Think about it this way: your name is Bob. You are Bob inside and out, and everyone knows you are Bob. But say you decide to dress and talk like your friend Mark one day. Does this make you Mark now? No, you’re still Bob in everything that you do because that is who you are – it is your identity, and no amount of window dressing can hide that fact. Brand identity works the same way, so your marketing (how your business communicates with the outside world) must be informed by the carefully conceived and developed brand identity you have created.

Our own Mabbly founder, Adam Fridman, has some choice words regarding content marketing. “In a world where we’re constantly bombarded with advertisements and brand promotions, only relevant narratives that audiences can relate to will see the most success.” To make your marketing content useful in any way, it must excite and engage people, and the only way to do that is with branded content that conveys your company’s brand identity.

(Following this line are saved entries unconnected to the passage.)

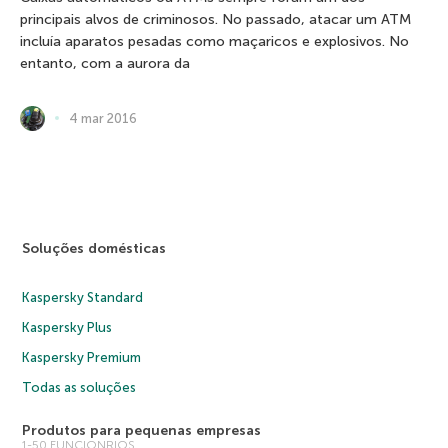
principais alvos de criminosos. No passado, atacar um ATM
incluía aparatos pesadas como maçaricos e explosivos. No
entanto, com a aurora da
4 mar 2016
Soluções domésticas
Kaspersky Standard
Kaspersky Plus
Kaspersky Premium
Todas as soluções
Produtos para pequenas empresas
1-50 FUNCIONRIOS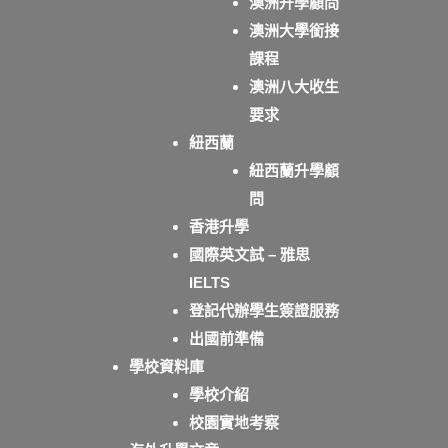
澳洲升學顧問
澳洲大學銜接
課程
澳洲八大收生
要求
紐西蘭
紐西蘭升學顧
問
香港升學
國際英文試 – 雅思
IELTS
登記代辦學生簽證服務
出國前準備
學校資料庫
學校介紹
校園實地考察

Quitting Once the Story is Established
You did it! You have invested the time and money necessary to create a really stellar brand identity and you are effectively communicating it to your customers and clients. You are done now, right? Wrong.

A very common mistake that digital marketers see when looking at small business brands is that they are allowed to go stagnant. Yes, your brand identity will stay relevant and effective for a while, but brand identity does require maintenance. That is not to say that you will have to continuously brainstorm or rethink your entire brand identity, but times change and so do your customers. What may have been a fantastic brand identity and branding strategy in 2016 may not be that great or even relevant in a few years. Periodically evaluate your competitors’ presence in the market and technological advancements in design and digital marketing to inform your brand strategy – you may find a new, exciting way to promote your evolving small business.